WHAT THIS TASK INVOLVES: Tally the lines of the data that include the word "each" and state the total, nothing else.
### ENTRIES SHOWN
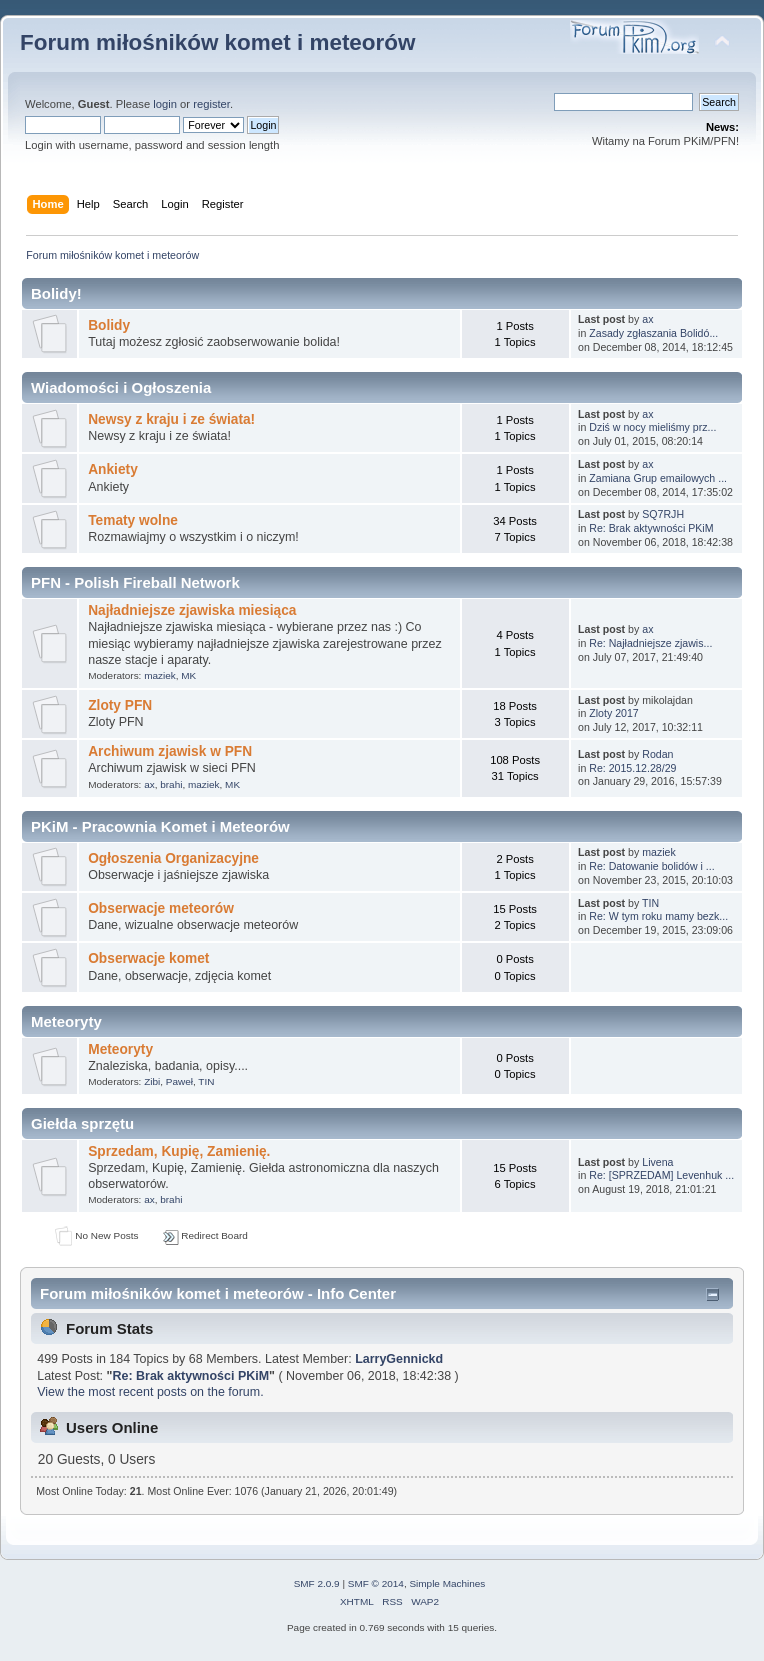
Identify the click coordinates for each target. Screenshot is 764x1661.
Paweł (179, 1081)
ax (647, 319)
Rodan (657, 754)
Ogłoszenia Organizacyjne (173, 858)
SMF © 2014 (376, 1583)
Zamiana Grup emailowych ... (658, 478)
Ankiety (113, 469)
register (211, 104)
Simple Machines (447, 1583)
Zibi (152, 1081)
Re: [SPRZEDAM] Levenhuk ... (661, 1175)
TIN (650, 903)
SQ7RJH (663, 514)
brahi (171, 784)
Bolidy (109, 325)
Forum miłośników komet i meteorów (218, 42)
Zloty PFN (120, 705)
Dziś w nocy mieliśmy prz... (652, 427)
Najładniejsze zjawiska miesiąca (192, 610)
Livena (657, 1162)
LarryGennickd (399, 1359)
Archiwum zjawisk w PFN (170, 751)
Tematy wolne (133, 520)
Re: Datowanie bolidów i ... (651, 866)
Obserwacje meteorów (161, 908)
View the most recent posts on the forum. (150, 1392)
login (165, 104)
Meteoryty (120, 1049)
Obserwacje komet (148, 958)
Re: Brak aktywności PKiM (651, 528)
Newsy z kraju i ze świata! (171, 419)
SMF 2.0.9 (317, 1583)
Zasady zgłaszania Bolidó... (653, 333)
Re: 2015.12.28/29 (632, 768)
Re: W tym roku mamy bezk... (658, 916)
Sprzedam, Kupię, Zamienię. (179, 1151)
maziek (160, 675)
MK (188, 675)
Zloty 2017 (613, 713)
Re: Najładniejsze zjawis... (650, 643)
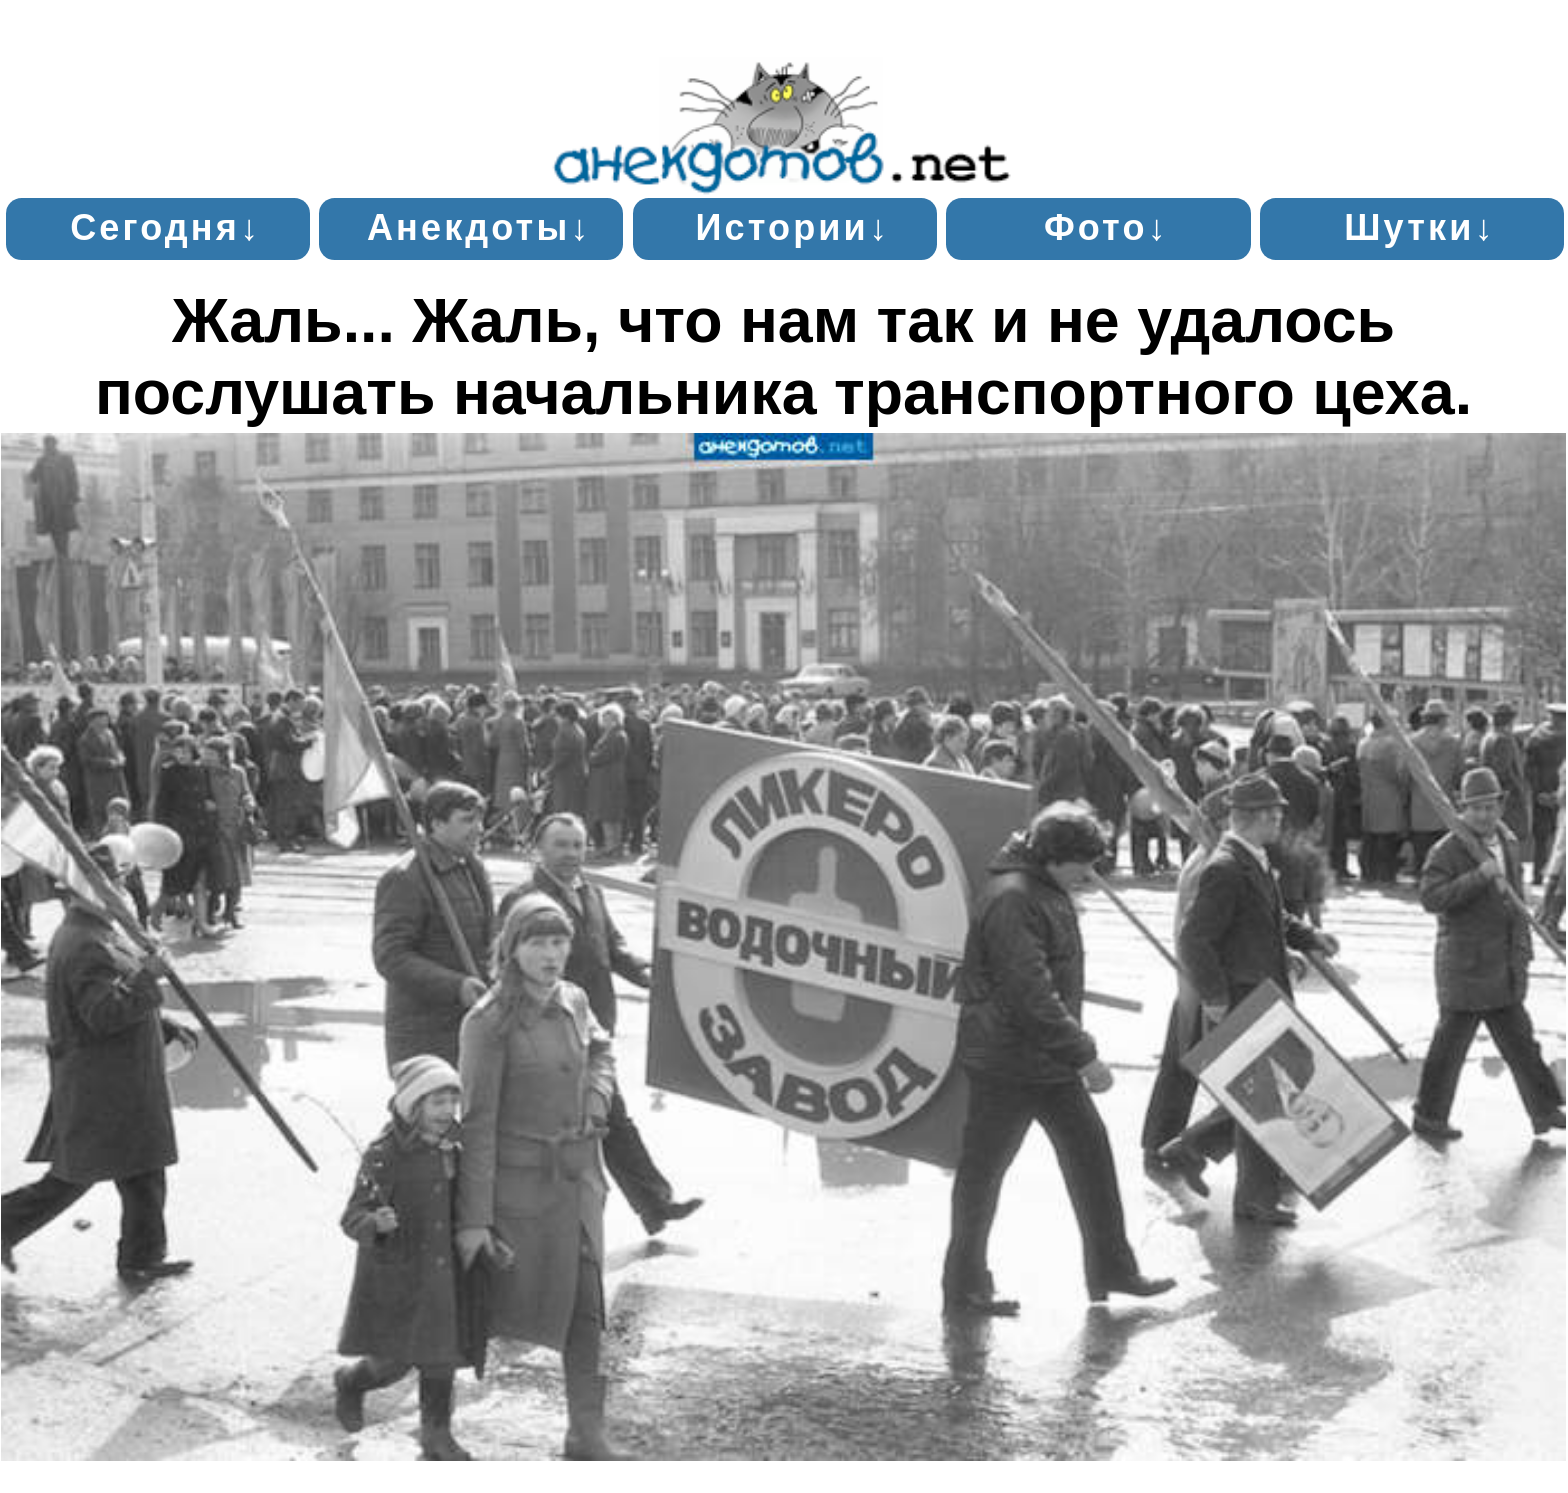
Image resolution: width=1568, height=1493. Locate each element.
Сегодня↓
######
TASK SOLUTION: 2